To do: Omit the pictures and output every entry below exactly as written.
[[ Data shown open ]]
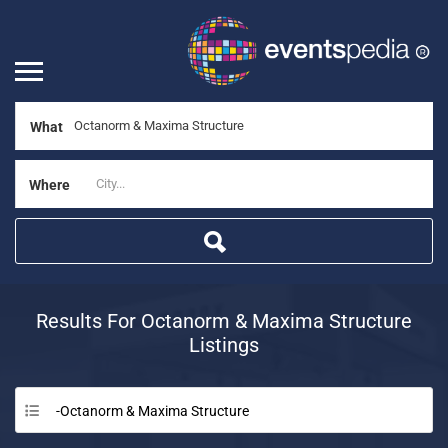
What
Where
Results For
Octanorm & Maxima Structure
Listings
-Octanorm & Maxima Structure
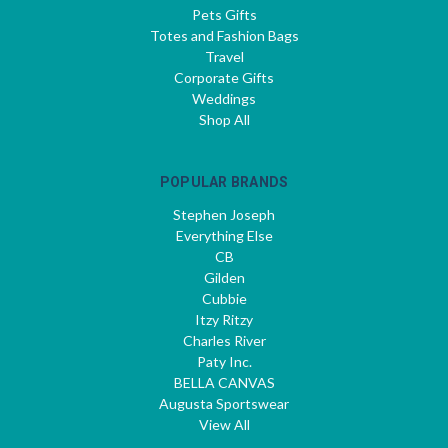
Pets Gifts
Totes and Fashion Bags
Travel
Corporate Gifts
Weddings
Shop All
POPULAR BRANDS
Stephen Joseph
Everything Else
CB
Gilden
Cubbie
Itzy Ritzy
Charles River
Paty Inc.
BELLA CANVAS
Augusta Sportswear
View All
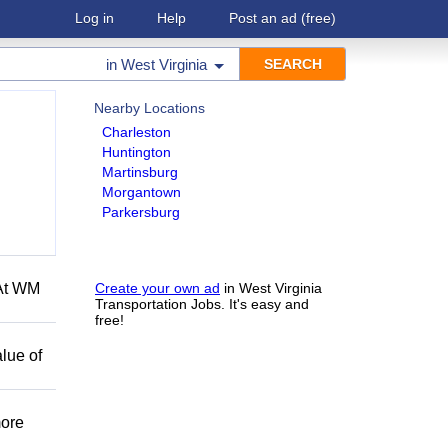
Log in
Help
Post an ad
(free)
in
West Virginia
Nearby Locations
Charleston
Huntington
Martinsburg
Morgantown
Parkersburg
 At WM
Create your own ad
in West Virginia
Transportation Jobs. It's easy and
free!
lue of
more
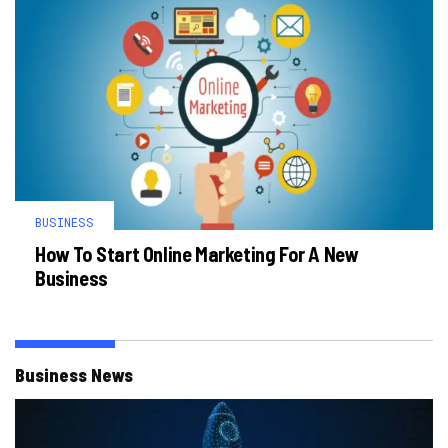
BUSINESS
How To Start Online Marketing For A New
Business
Business News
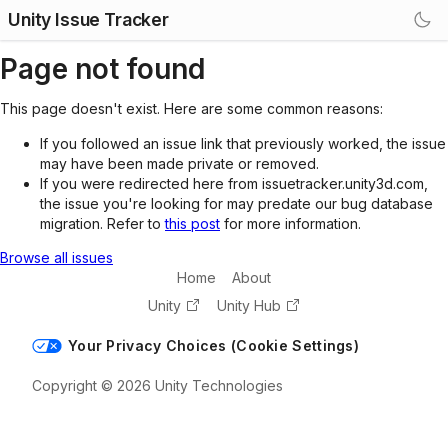
Unity Issue Tracker
Page not found
This page doesn't exist. Here are some common reasons:
If you followed an issue link that previously worked, the issue
may have been made private or removed.
If you were redirected here from issuetracker.unity3d.com,
the issue you're looking for may predate our bug database
migration. Refer to
this post
for more information.
Browse all issues
Home
About
Unity
Unity Hub
Your Privacy Choices (Cookie Settings)
Copyright © 2026 Unity Technologies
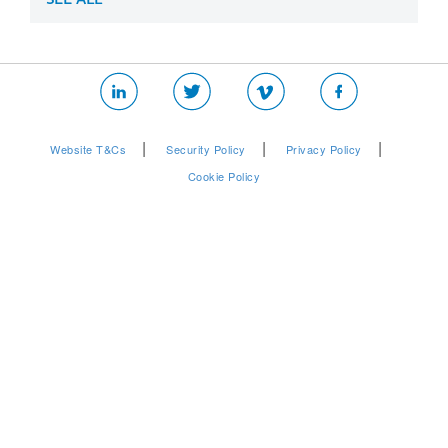
|
|
|
Website T&Cs
Security Policy
Privacy Policy
Cookie Policy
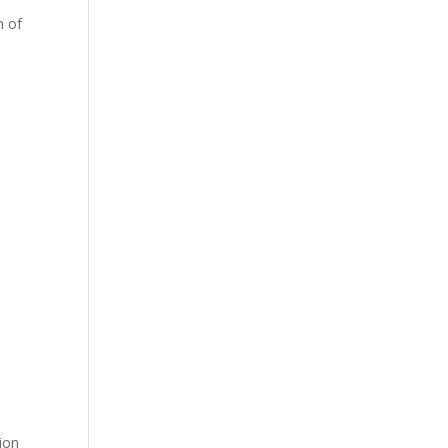
h of
ion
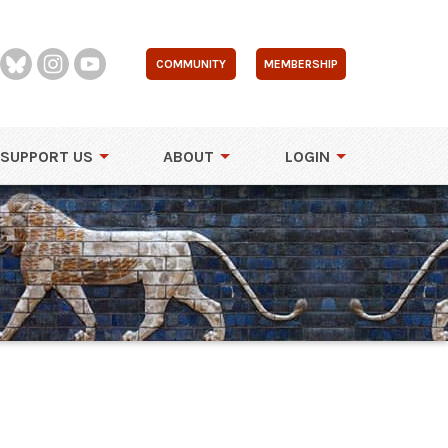
COMMUNITY
MEMBERSHIP
SUPPORT US
ABOUT
LOGIN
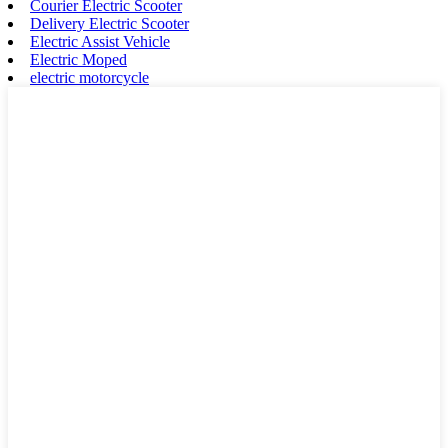
Courier Electric Scooter
Delivery Electric Scooter
Electric Assist Vehicle
Electric Moped
electric motorcycle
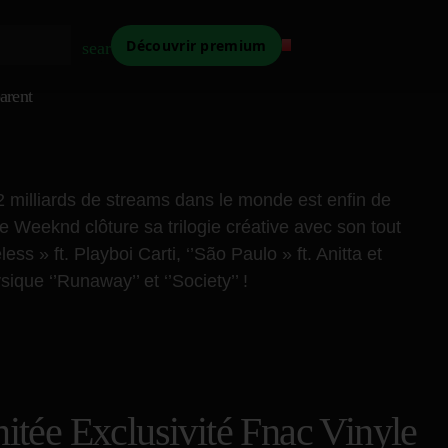
Découvrir premium
search
arent
2 milliards de streams dans le monde est enfin de
 Weeknd clôture sa trilogie créative avec son tout
s » ft. Playboi Carti, ‘’São Paulo » ft. Anitta et
ique ‘’Runaway’’ et ‘’Society’’ !
tée Exclusivité Fnac Vinyle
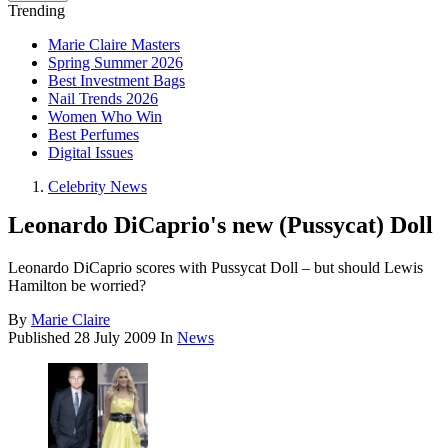
Trending
Marie Claire Masters
Spring Summer 2026
Best Investment Bags
Nail Trends 2026
Women Who Win
Best Perfumes
Digital Issues
Celebrity News
Leonardo DiCaprio's new (Pussycat) Doll
Leonardo DiCaprio scores with Pussycat Doll – but should Lewis
Hamilton be worried?
By
Marie Claire
Published
28 July 2009
In
News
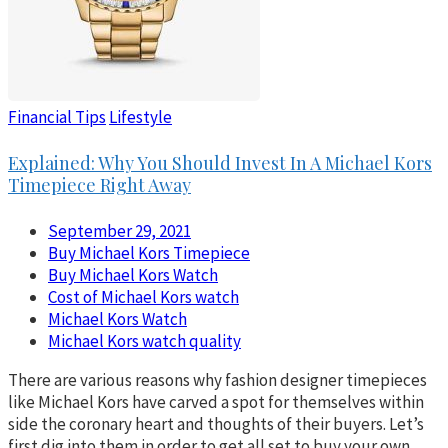
Financial Tips
Lifestyle
Explained: Why You Should Invest In A Michael Kors
Timepiece Right Away
September 29, 2021
Buy Michael Kors Timepiece
Buy Michael Kors Watch
Cost of Michael Kors watch
Michael Kors Watch
Michael Kors watch quality
There are various reasons why fashion designer timepieces
like Michael Kors have carved a spot for themselves within
side the coronary heart and thoughts of their buyers. Let’s
first dig into them in order to get all set to buy your own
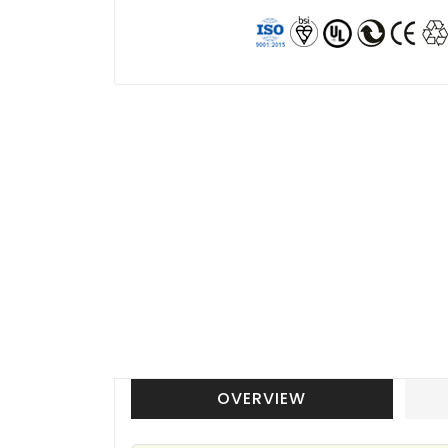
OVERVIEW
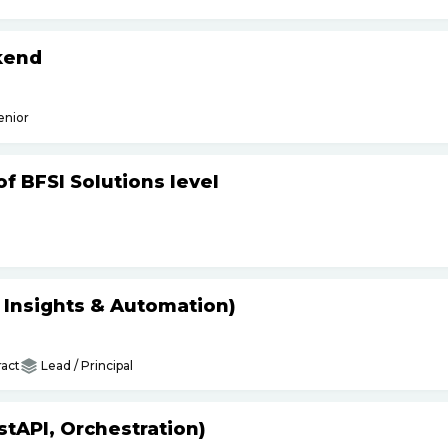
kend
enior
f BFSI Solutions level
s Insights & Automation)
act
Lead / Principal
tAPI, Orchestration)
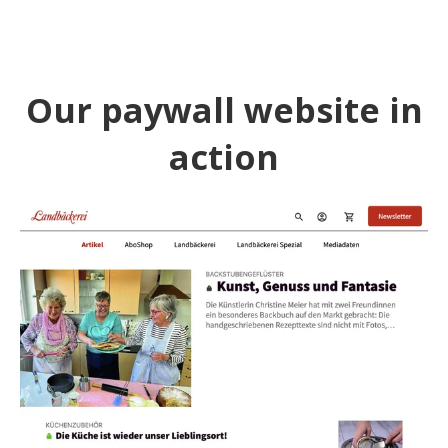
Our paywall website in
action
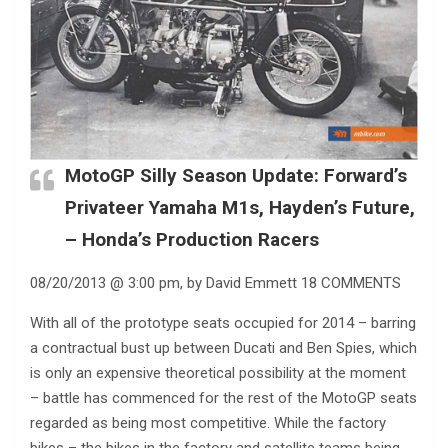
MotoGP Silly Season Update: Forward’s
Privateer Yamaha M1s, Hayden’s Future,
– Honda’s Production Racers
08/20/2013 @ 3:00 pm, by David Emmett 18 COMMENTS
With all of the prototype seats occupied for 2014 – barring
a contractual bust up between Ducati and Ben Spies, which
is only an expensive theoretical possibility at the moment
– battle has commenced for the rest of the MotoGP seats
regarded as being most competitive. While the factory
bikes – the bikes in the factory and satellite teams being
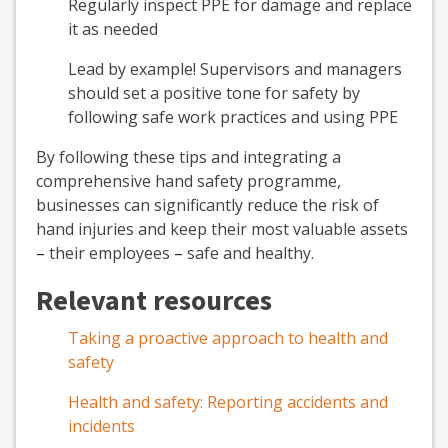
Regularly inspect PPE for damage and replace
it as needed
Lead by example! Supervisors and managers
should set a positive tone for safety by
following safe work practices and using PPE
By following these tips and integrating a
comprehensive hand safety programme,
businesses can significantly reduce the risk of
hand injuries and keep their most valuable assets
–
their employees
–
safe and healthy.
Relevant resources
Taking a proactive approach to health and
safety
Health and safety: Reporting accidents and
incidents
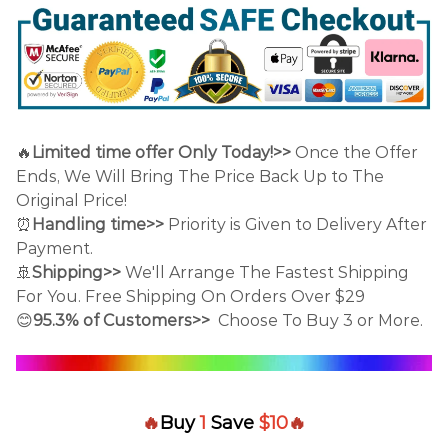
🔥
Limited time offer Only Today!>>
Once the Offer
Ends, We Will Bring The Price Back Up to The
Original Price!
⏰
Handling time>>
Priority is Given to Delivery After
Payment.
🚢
Shipping>>
We'll Arrange The Fastest Shipping
For You. Free Shipping On Orders Over $29
😊
95.3% of Customers>>
Choose To Buy 3 or More.
🔥
Buy
1
Save
$10
🔥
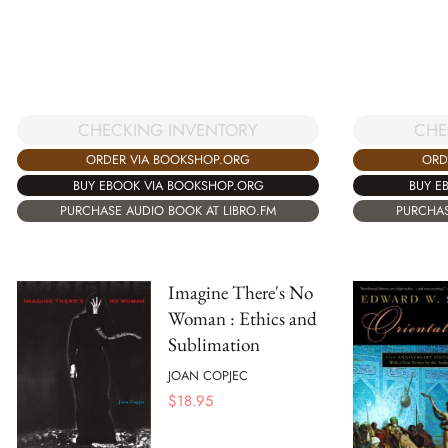
CHECKING INVENTORY
CHE
ORDER VIA BOOKSHOP.ORG
ORD
BUY EBOOK VIA BOOKSHOP.ORG
BUY E
PURCHASE AUDIO BOOK AT LIBRO.FM
PURCHAS
Imagine There's No
Woman : Ethics and
Sublimation
JOAN COPJEC
$
18.95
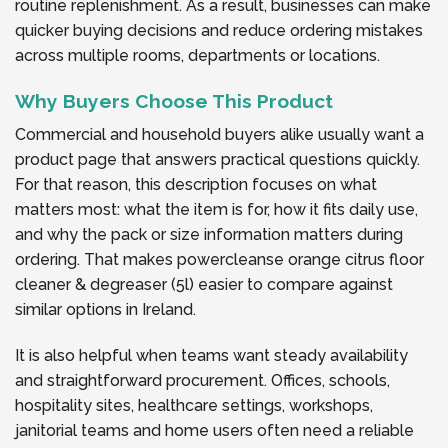
routine replenishment. As a result, businesses can make
quicker buying decisions and reduce ordering mistakes
across multiple rooms, departments or locations.
Why Buyers Choose This Product
Commercial and household buyers alike usually want a
product page that answers practical questions quickly.
For that reason, this description focuses on what
matters most: what the item is for, how it fits daily use,
and why the pack or size information matters during
ordering. That makes powercleanse orange citrus floor
cleaner & degreaser (5l) easier to compare against
similar options in Ireland.
It is also helpful when teams want steady availability
and straightforward procurement. Offices, schools,
hospitality sites, healthcare settings, workshops,
janitorial teams and home users often need a reliable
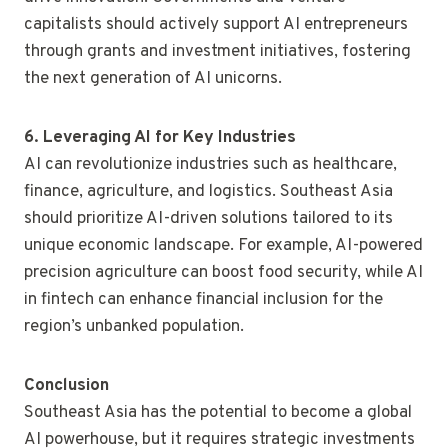
capitalists should actively support AI entrepreneurs
through grants and investment initiatives, fostering
the next generation of AI unicorns.
6. Leveraging AI for Key Industries
AI can revolutionize industries such as healthcare,
finance, agriculture, and logistics. Southeast Asia
should prioritize AI-driven solutions tailored to its
unique economic landscape. For example, AI-powered
precision agriculture can boost food security, while AI
in fintech can enhance financial inclusion for the
region’s unbanked population.
Conclusion
Southeast Asia has the potential to become a global
AI powerhouse, but it requires strategic investments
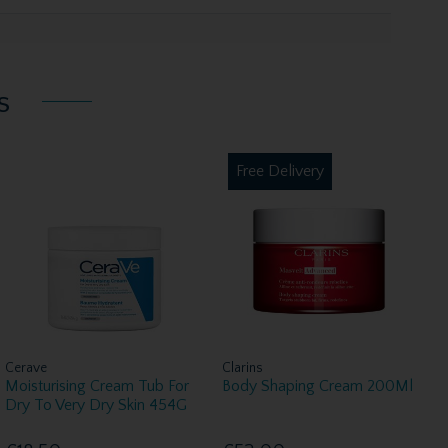
s
Free Delivery
Cerave
Clarins
Moisturising Cream Tub For
Body Shaping Cream 200Ml
Dry To Very Dry Skin 454G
[[ Data shown closed ]]
Solved exercise:
What
Where
Results For
Octanorm & Maxima Structure
Listings
-Octanorm & Maxima Structure
Pets Gifts
Totes and Fashion Bags
Travel
Corporate Gifts
Weddings
Shop All
POPULAR BRANDS
Stephen Joseph
Everything Else
CB
Gilden
Cubbie
Itzy Ritzy
Charles River
Paty Inc.
BELLA CANVAS
Augusta Sportswear
View All
Log in
Help
Post an ad
(free)
in
West Virginia
Nearby Locations
Charleston
Huntington
Martinsburg
Morgantown
Parkersburg
 At WM
Create your own ad
in West Virginia
Transportation Jobs. It's easy and
free!
lue of
more
BUSINESS
How To Start Online Marketing For A New
Business
Business News
Unity Issue Tracker
Page not found
This page doesn't exist. Here are some common reasons:
If you followed an issue link that previously worked, the issue
may have been made private or removed.
If you were redirected here from issuetracker.unity3d.com,
the issue you're looking for may predate our bug database
migration. Refer to
this post
for more information.
Browse all issues
Home
About
Unity
Unity Hub
Your Privacy Choices (Cookie Settings)
Copyright © 2026 Unity Technologies
|
|
|
Website T&Cs
Security Policy
Privacy Policy
Cookie Policy
h of
ion
COMMUNITY
MEMBERSHIP
SUPPORT US
ABOUT
LOGIN
Courier Electric Scooter
Delivery Electric Scooter
Electric Assist Vehicle
Electric Moped
electric motorcycle
Découvrir premium
search
arent
2 milliards de streams dans le monde est enfin de
 Weeknd clôture sa trilogie créative avec son tout
s » ft. Playboi Carti, ‘’São Paulo » ft. Anitta et
ique ‘’Runaway’’ et ‘’Society’’ !
tée Exclusivité Fnac Vinyle
Trending
Marie Claire Masters
Spring Summer 2026
Best Investment Bags
Nail Trends 2026
Women Who Win
Best Perfumes
Digital Issues
Celebrity News
Leonardo DiCaprio's new (Pussycat) Doll
Leonardo DiCaprio scores with Pussycat Doll – but should Lewis
Hamilton be worried?
By
Marie Claire
Published
28 July 2009
In
News
Financial Tips
Lifestyle
Explained: Why You Should Invest In A Michael Kors
Timepiece Right Away
September 29, 2021
Buy Michael Kors Timepiece
Buy Michael Kors Watch
Cost of Michael Kors watch
Michael Kors Watch
Michael Kors watch quality
There are various reasons why fashion designer timepieces
like Michael Kors have carved a spot for themselves within
side the coronary heart and thoughts of their buyers. Let’s
first dig into them in order to get all set to buy your own
OVERVIEW
kend
enior
f BFSI Solutions level
s Insights & Automation)
act
Lead / Principal
tAPI, Orchestration)
Our paywall website in
action
MotoGP Silly Season Update: Forward’s
Privateer Yamaha M1s, Hayden’s Future,
– Honda’s Production Racers
08/20/2013 @ 3:00 pm, by David Emmett 18 COMMENTS
With all of the prototype seats occupied for 2014 – barring
a contractual bust up between Ducati and Ben Spies, which
is only an expensive theoretical possibility at the moment
– battle has commenced for the rest of the MotoGP seats
regarded as being most competitive. While the factory
bikes – the bikes in the factory and satellite teams being
Regularly inspect PPE for damage and replace
it as needed
Lead by example! Supervisors and managers
should set a positive tone for safety by
following safe work practices and using PPE
By following these tips and integrating a
comprehensive hand safety programme,
businesses can significantly reduce the risk of
hand injuries and keep their most valuable assets
–
their employees
–
safe and healthy.
Relevant resources
Taking a proactive approach to health and
safety
Health and safety: Reporting accidents and
incidents
🔥
Limited time offer Only Today!>>
Once the Offer
Ends, We Will Bring The Price Back Up to The
Original Price!
⏰
Handling time>>
Priority is Given to Delivery After
Payment.
🚢
Shipping>>
We'll Arrange The Fastest Shipping
For You. Free Shipping On Orders Over $29
😊
95.3% of Customers>>
Choose To Buy 3 or More.
🔥
Buy
1
Save
$10
🔥
CHECKING INVENTORY
CHE
ORDER VIA BOOKSHOP.ORG
ORD
BUY EBOOK VIA BOOKSHOP.ORG
BUY E
PURCHASE AUDIO BOOK AT LIBRO.FM
PURCHAS
Imagine There's No
Woman : Ethics and
Sublimation
JOAN COPJEC
$
18.95
routine replenishment. As a result, businesses can make
quicker buying decisions and reduce ordering mistakes
across multiple rooms, departments or locations.
Why Buyers Choose This Product
Commercial and household buyers alike usually want a
product page that answers practical questions quickly.
For that reason, this description focuses on what
matters most: what the item is for, how it fits daily use,
and why the pack or size information matters during
ordering. That makes powercleanse orange citrus floor
cleaner & degreaser (5l) easier to compare against
similar options in Ireland.
It is also helpful when teams want steady availability
and straightforward procurement. Offices, schools,
hospitality sites, healthcare settings, workshops,
janitorial teams and home users often need a reliable
capitalists should actively support AI entrepreneurs
through grants and investment initiatives, fostering
the next generation of AI unicorns.
6. Leveraging AI for Key Industries
AI can revolutionize industries such as healthcare,
finance, agriculture, and logistics. Southeast Asia
should prioritize AI-driven solutions tailored to its
unique economic landscape. For example, AI-powered
precision agriculture can boost food security, while AI
in fintech can enhance financial inclusion for the
region’s unbanked population.
Conclusion
Southeast Asia has the potential to become a global
AI powerhouse, but it requires strategic investments
s
Free Delivery
Cerave
Clarins
Moisturising Cream Tub For
Body Shaping Cream 200Ml
Dry To Very Dry Skin 454G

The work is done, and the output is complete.